**Problem**
A word-for-word reproduction of the data below is needed, with no pictures in it.

* * * * *

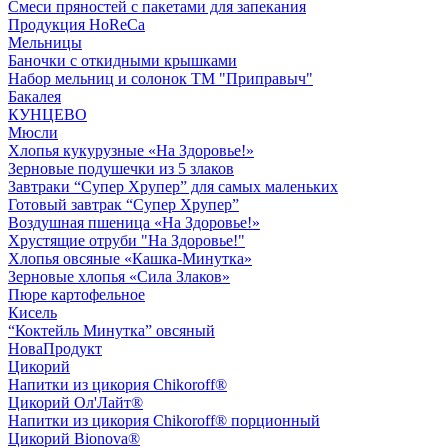
Смеси пряностей с пакетами для запекания
Продукция HoReCa
Мельницы
Баночки с откидными крышками
Набор мельниц и солонок ТМ "Приправыч"
Бакалея
КУНЦЕВО
Мюсли
Хлопья кукурузные «На Здоровье!»
Зерновые подушечки из 5 злаков
Завтраки “Супер Хрупер” для самых маленьких
Готовый завтрак “Супер Хрупер”
Воздушная пшеница «На Здоровье!»
Хрустящие отруби "На Здоровье!"
Хлопья овсяные «Кашка-Минутка»
Зерновые хлопья «Сила Злаков»
Пюре картофельное
Кисель
“Коктейль Минутка” овсяный
НоваПродукт
Цикорий
Напитки из цикория Chikoroff®
Цикорий Ол'Лайт®
Напитки из цикория Chikoroff® порционный
Цикорий Bionova®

* * * * *

**Answer below**
Смеси пряностей с пакетами для запекания
Продукция HoReCa
Мельницы
Баночки с откидными крышками
Набор мельниц и солонок ТМ "Приправыч"
Бакалея
КУНЦЕВО
Мюсли
Хлопья кукурузные «На Здоровье!»
Зерновые подушечки из 5 злаков
Завтраки “Супер Хрупер” для самых маленьких
Готовый завтрак “Супер Хрупер”
Воздушная пшеница «На Здоровье!»
Хрустящие отруби "На Здоровье!"
Хлопья овсяные «Кашка-Минутка»
Зерновые хлопья «Сила Злаков»
Пюре картофельное
Кисель
“Коктейль Минутка” овсяный
НоваПродукт
Цикорий
Напитки из цикория Chikoroff®
Цикорий Ол'Лайт®
Напитки из цикория Chikoroff® порционный
Цикорий Bionova®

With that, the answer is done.